Microsoft Surface tablet sales disappointing, according to one insider
Microsoft's first attempts to break into tablet market are floundering, with the company claimed to be sitting on 1.5 million excess Surface RT tablets
Since launching its Surface RT and Surface Pro tablets, Microsoft has been strangely silent on how well sales are going. New information suggests this could be because the company has only sold 1.5 million Surface devices world-wide - well below expectations.
The two tablets - one featuring an energy-efficient ARM processor and the cut-down Windows RT operating system, the other a powerful Intel chip and the full-fat version of Windows 8 - are Microsoft's first attempt at branching out into producing its own hardware outside the games console market. Its tentative steps into the tablet market have been plagued with problems, however, not least of which has been claimed poor sales of the Surface RT and a lack of Surface Pro stock at launch.

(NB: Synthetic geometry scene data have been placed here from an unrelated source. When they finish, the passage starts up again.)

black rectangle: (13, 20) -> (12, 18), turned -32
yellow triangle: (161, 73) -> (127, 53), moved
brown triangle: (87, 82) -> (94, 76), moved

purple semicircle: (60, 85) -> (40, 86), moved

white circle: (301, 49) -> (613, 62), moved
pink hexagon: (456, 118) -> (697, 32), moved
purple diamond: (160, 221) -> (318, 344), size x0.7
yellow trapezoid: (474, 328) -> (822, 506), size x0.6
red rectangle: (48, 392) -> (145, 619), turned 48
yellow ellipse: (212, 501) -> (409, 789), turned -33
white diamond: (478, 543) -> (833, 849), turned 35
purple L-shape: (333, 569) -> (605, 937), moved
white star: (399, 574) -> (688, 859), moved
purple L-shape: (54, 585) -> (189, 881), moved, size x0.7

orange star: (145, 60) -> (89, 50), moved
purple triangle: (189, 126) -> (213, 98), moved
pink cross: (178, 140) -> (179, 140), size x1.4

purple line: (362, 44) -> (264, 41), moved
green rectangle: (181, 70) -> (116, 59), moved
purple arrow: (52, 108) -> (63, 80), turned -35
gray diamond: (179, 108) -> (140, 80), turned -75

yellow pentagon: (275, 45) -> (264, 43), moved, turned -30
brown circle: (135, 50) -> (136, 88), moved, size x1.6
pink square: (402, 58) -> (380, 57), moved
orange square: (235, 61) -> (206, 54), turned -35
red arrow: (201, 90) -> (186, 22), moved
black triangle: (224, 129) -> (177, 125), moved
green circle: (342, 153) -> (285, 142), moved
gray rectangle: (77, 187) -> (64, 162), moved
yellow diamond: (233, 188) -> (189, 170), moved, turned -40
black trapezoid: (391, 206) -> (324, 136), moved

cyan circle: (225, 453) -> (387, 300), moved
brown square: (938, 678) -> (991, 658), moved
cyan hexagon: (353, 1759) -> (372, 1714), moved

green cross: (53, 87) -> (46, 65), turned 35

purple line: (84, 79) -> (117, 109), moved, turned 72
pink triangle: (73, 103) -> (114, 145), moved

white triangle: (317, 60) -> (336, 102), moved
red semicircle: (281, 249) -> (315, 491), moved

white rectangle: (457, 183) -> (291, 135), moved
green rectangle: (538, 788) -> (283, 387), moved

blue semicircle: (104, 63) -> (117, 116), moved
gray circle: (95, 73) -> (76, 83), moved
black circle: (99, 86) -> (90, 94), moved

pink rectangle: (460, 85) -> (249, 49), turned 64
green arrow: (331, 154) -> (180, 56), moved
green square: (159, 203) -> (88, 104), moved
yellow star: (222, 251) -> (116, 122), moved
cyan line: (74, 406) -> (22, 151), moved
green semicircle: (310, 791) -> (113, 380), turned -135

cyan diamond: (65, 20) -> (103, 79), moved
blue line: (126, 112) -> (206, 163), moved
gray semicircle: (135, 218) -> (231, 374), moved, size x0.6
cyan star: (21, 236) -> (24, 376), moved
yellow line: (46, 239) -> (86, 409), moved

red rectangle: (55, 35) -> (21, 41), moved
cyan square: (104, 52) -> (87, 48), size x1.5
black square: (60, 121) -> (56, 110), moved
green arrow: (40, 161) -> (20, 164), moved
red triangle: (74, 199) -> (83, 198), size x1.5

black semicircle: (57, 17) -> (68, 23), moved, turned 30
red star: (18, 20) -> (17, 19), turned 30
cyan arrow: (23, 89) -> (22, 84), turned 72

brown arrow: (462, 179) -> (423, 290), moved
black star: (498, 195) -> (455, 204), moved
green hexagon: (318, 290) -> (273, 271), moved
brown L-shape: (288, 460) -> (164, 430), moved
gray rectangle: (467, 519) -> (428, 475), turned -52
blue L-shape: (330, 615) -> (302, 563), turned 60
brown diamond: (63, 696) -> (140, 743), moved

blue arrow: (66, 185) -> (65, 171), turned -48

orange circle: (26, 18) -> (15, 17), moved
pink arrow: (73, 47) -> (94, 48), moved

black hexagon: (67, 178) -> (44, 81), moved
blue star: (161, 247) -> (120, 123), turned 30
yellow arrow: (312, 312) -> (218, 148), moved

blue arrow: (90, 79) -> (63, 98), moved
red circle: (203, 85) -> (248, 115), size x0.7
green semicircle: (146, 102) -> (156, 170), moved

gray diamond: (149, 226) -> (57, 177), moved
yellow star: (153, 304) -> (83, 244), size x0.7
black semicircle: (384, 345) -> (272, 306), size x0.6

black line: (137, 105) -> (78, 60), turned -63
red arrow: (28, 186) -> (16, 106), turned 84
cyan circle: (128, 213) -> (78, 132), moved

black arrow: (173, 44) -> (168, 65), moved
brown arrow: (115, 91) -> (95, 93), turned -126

Despite the Surface Pro selling out of its initial stock allocations in the US, new industry rumours suggest that Microsoft is struggling to convince buyers to adopt its tablet devices over more famous gadgets from the like of rival Apple - rumours Microsoft has not helped quash by refusing to release sales figures for either tablet.
Unfortunately for Microsoft, somebody else appears to have done that for the company: Bloomberg News has quoted sources with "knowledge of the company's sales" as stating that just 1.5 million of the Surface devices have been sold world-wide so far, with 400,000 of those being the higher-priced Surface Pro model and the remainder the Surface RT.
While that's certainly not a total failure, it's a far cry from initial projections: Microsoft has reportedly ordered three million Surface RT devices from its manufacturer, expecting demand to be significantly higher - and confirming earlier rumours that the company has slashed its component orders by at least half as it struggles to sell the 1.5 million Surface RTs it currently has in warehouses throughout the world.
The Surface Pro, meanwhile, may have sold better had Microsoft been able to meet initial demand and release it in countries other than the US - something the company claims it is "working super hard" to resolve ahead of a planned UK launch in the coming months.